■ **Directions**:
Nothing but the lines from the first line of the entries through the line with "handbooks and where we have been able" should appear in the answer, transcribed exactly and free of pictures.

■ **Data for this exercise**:
┄┄┄┄┄┄

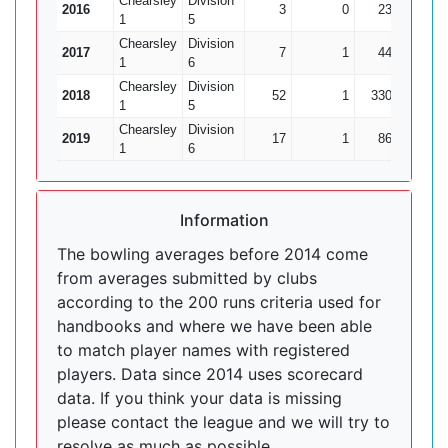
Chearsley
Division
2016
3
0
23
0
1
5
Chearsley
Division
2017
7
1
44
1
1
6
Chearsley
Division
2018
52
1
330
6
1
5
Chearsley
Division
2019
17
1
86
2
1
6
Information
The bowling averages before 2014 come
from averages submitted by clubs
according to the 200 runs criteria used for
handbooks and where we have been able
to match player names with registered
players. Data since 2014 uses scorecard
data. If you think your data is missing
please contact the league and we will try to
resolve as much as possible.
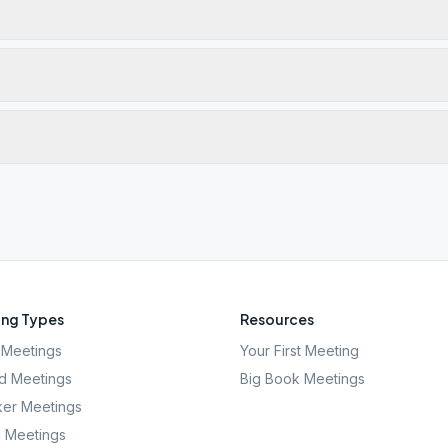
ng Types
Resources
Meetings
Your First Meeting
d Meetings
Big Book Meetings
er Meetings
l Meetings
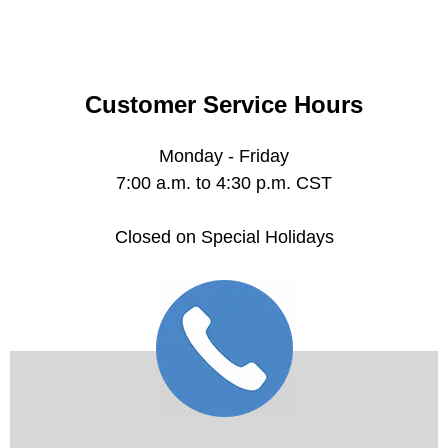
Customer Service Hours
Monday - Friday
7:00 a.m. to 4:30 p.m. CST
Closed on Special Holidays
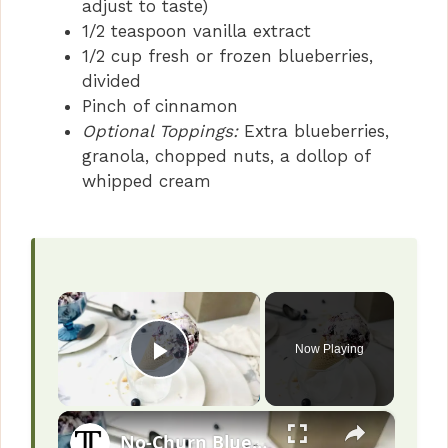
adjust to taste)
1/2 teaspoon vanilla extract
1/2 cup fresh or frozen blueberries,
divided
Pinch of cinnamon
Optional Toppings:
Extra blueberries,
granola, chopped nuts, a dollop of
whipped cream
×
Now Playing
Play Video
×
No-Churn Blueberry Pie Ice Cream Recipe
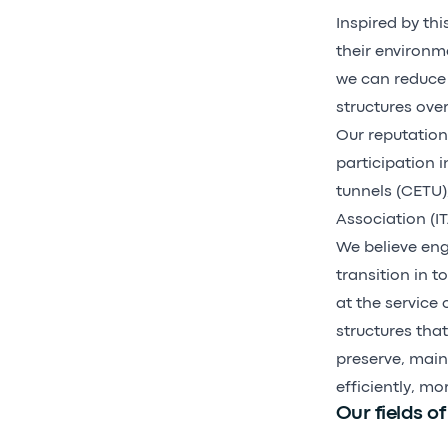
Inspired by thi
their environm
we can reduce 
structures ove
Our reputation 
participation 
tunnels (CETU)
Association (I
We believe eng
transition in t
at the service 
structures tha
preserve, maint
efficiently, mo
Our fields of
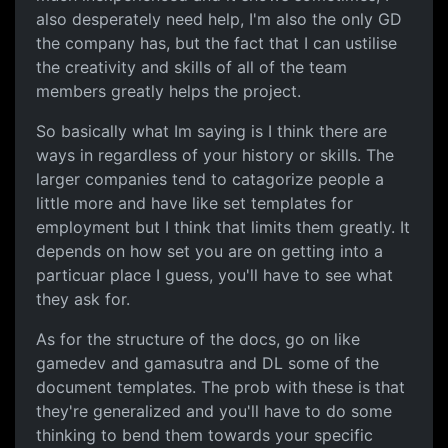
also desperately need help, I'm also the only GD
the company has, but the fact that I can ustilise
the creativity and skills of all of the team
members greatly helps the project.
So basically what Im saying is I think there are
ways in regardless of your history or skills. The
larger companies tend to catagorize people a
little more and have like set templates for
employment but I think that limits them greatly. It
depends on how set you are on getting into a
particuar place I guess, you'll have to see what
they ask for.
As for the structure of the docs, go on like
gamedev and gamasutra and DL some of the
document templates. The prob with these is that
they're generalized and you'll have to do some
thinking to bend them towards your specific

┄┄┄┄┄┄

■ **The answer**:
Chearsley
Division
2016
3
0
23
0
1
5
Chearsley
Division
2017
7
1
44
1
1
6
Chearsley
Division
2018
52
1
330
6
1
5
Chearsley
Division
2019
17
1
86
2
1
6
Information
The bowling averages before 2014 come
from averages submitted by clubs
according to the 200 runs criteria used for
handbooks and where we have been able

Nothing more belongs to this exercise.